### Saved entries
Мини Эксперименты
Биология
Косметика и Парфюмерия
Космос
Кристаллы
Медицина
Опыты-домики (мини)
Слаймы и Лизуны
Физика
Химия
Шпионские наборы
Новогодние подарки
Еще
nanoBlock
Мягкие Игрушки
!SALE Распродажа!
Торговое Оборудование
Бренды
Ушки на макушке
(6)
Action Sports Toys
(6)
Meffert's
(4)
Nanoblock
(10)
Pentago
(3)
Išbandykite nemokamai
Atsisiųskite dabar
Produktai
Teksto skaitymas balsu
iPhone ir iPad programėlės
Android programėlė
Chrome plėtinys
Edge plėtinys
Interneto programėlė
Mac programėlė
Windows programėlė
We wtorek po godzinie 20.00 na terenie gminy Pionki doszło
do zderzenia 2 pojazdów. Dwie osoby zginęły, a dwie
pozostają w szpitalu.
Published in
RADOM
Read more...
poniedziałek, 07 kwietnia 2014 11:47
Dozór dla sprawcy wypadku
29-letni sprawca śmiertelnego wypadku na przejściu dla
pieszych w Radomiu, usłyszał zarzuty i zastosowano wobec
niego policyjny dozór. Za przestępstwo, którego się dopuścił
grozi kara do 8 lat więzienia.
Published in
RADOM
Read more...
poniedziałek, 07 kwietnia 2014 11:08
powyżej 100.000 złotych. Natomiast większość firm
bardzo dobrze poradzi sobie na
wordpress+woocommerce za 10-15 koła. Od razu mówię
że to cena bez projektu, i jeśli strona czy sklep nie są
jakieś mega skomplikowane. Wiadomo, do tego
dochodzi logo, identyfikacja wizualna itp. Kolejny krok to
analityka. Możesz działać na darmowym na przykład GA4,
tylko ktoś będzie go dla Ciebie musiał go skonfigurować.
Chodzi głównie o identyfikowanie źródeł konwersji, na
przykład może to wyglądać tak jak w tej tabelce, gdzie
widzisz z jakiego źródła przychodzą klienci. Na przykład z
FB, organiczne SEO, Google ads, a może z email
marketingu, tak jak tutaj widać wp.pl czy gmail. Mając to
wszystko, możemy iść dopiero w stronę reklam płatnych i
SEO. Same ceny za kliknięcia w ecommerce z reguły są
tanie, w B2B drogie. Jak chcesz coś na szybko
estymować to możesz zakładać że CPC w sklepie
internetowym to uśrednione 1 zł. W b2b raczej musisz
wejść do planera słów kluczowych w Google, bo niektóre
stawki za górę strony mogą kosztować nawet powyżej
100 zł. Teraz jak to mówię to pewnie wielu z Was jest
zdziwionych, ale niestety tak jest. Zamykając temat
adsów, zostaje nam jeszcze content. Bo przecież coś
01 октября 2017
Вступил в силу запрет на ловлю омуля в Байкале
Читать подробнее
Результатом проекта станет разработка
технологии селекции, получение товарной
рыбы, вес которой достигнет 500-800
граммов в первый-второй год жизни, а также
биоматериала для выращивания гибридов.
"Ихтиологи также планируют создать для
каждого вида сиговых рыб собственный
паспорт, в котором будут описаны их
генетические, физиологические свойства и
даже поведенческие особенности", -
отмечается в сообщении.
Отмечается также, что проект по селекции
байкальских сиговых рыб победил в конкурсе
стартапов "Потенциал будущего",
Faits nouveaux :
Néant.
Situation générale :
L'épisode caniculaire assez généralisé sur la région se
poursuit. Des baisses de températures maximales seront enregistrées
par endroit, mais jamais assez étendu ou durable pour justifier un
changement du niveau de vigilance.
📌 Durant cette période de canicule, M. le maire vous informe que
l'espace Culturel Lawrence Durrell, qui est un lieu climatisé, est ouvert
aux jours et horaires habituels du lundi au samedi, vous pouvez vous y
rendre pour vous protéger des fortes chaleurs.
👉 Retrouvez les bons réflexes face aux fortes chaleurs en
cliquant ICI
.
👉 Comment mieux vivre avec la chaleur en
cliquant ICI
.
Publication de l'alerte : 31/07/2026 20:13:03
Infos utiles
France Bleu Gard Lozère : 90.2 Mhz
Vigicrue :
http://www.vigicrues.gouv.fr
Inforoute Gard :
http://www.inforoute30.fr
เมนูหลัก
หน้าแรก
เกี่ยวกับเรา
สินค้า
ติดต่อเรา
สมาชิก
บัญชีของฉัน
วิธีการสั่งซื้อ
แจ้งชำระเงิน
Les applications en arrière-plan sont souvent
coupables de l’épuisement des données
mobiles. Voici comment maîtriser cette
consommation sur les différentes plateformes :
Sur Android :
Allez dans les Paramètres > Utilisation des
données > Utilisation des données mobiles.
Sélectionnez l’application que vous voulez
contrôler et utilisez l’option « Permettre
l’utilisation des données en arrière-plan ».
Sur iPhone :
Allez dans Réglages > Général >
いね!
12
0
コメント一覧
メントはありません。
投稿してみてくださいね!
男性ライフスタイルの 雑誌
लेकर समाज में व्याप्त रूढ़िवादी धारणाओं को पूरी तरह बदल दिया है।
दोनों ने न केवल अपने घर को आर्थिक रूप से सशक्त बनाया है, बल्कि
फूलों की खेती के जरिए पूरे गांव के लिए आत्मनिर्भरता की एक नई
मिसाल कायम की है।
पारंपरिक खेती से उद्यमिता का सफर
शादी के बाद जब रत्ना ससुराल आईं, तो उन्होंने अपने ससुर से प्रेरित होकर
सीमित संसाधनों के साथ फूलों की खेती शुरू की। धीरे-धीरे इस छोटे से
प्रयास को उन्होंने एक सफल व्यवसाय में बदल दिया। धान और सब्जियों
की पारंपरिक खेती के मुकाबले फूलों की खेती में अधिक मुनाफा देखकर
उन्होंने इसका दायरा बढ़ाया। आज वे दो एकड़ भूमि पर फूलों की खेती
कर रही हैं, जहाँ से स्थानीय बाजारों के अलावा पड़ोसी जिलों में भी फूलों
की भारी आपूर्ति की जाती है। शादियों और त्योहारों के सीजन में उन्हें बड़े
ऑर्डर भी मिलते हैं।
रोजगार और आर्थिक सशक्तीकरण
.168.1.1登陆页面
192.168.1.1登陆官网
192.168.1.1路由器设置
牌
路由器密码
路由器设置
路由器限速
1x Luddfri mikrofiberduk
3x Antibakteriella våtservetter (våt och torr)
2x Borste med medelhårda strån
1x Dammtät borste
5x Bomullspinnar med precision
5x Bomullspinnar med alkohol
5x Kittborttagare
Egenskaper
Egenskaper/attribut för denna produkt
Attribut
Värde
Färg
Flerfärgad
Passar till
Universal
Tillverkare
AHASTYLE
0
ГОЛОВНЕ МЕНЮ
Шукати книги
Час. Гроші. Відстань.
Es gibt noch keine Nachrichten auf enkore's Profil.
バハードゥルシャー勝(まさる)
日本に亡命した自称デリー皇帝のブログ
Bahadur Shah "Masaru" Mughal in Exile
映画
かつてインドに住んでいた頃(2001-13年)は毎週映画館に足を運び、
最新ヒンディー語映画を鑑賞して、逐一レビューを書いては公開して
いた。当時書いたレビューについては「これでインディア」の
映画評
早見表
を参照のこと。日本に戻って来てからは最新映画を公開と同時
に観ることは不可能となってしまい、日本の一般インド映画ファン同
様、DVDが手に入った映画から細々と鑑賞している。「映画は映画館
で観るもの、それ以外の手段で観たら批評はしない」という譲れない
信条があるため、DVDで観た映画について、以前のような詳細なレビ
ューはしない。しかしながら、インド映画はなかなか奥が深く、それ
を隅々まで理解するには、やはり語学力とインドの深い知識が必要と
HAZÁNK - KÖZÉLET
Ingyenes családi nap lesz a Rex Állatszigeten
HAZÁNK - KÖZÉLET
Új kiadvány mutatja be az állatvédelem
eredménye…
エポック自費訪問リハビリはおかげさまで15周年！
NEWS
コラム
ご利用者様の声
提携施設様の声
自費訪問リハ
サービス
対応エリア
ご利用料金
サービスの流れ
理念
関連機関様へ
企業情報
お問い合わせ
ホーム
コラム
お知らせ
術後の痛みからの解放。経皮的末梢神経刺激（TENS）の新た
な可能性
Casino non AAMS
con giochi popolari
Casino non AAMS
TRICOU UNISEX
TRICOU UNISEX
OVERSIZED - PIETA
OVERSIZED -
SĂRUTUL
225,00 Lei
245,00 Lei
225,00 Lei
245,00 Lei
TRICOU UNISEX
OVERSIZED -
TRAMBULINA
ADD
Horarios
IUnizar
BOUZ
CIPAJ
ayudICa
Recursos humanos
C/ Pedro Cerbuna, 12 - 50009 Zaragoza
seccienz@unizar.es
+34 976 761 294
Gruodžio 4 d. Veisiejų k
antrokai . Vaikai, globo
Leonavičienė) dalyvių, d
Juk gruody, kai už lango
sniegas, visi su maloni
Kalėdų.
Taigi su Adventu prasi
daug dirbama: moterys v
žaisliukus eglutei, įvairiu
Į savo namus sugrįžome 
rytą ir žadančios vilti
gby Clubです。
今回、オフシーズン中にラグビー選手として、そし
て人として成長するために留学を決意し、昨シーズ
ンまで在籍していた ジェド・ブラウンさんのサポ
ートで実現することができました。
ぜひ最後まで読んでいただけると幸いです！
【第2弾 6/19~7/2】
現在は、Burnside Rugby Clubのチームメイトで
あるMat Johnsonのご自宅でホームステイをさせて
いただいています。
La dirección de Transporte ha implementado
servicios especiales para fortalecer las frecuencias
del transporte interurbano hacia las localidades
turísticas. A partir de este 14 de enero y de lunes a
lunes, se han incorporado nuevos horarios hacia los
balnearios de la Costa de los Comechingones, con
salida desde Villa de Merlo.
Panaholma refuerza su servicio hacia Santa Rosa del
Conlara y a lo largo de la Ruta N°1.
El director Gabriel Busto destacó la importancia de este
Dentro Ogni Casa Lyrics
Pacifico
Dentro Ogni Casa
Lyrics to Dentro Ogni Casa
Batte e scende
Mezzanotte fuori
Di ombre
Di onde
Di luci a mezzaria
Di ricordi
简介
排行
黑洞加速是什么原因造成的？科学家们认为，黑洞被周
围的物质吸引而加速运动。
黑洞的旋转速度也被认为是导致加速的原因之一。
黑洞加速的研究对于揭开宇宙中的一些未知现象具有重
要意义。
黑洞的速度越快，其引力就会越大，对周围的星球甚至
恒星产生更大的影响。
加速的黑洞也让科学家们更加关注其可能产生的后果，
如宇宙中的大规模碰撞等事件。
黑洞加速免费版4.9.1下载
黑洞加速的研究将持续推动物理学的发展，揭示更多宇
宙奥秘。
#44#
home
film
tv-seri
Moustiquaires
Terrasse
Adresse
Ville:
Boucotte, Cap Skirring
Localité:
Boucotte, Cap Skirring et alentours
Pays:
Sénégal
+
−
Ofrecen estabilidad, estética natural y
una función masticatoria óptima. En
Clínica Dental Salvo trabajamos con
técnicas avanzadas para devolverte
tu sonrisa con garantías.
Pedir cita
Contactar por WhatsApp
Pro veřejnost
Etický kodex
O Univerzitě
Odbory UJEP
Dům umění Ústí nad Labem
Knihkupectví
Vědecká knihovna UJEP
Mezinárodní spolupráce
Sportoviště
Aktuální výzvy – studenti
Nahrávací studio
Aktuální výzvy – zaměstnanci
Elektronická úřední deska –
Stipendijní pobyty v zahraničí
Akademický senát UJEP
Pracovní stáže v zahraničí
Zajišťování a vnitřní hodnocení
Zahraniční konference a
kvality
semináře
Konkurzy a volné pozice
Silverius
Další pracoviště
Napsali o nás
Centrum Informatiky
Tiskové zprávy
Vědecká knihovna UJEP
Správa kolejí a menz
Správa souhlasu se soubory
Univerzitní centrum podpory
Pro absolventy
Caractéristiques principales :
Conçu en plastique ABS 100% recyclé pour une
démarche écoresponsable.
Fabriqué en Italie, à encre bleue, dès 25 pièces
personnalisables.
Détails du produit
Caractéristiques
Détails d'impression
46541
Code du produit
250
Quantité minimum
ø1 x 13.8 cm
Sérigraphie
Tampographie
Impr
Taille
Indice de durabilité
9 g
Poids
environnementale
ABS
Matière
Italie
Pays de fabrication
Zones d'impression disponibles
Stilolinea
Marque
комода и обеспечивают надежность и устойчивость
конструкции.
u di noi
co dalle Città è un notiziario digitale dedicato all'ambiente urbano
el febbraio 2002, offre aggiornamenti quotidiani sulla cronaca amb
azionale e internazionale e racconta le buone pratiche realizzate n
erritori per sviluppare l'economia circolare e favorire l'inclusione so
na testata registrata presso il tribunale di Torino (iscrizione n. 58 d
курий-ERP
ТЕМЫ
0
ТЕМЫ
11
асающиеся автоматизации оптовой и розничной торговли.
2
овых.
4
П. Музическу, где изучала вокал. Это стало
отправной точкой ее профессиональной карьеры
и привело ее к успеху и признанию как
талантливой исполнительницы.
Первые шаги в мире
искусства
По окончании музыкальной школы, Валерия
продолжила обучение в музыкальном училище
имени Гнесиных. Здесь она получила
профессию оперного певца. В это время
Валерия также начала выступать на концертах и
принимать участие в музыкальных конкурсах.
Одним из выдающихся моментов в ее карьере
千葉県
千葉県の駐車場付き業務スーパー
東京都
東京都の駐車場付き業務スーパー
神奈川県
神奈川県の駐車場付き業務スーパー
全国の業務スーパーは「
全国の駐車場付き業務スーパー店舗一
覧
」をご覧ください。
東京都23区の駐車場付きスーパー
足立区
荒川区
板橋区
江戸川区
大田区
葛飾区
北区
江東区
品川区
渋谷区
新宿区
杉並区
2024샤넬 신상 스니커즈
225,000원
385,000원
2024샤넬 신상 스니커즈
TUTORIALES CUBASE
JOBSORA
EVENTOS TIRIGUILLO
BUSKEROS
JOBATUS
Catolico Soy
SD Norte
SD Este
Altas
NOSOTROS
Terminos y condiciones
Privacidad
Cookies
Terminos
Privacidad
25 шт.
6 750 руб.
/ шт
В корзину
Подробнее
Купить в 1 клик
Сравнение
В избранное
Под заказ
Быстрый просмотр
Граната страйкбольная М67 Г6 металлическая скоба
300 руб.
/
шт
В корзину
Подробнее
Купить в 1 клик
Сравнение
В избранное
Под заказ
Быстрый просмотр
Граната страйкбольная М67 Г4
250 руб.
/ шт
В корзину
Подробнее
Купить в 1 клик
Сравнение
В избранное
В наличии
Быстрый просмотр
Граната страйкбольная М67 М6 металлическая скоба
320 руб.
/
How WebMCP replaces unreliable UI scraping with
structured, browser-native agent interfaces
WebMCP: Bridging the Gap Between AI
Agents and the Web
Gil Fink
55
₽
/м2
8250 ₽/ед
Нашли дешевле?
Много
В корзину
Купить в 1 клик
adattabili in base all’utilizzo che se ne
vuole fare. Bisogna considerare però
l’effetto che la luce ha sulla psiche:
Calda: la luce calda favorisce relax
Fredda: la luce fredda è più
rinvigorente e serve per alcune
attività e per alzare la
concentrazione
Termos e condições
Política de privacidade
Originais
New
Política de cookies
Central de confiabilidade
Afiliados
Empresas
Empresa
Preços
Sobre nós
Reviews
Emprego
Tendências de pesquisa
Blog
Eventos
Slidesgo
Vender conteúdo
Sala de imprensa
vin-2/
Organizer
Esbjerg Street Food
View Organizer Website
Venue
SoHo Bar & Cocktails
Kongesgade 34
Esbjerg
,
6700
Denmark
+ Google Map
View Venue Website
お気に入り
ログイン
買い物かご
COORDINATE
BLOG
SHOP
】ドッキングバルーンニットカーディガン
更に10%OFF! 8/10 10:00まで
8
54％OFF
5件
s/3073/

### Work instruction
Check every line of the data for the word "Egenskaper". The response is the count alone.

### Answer below
2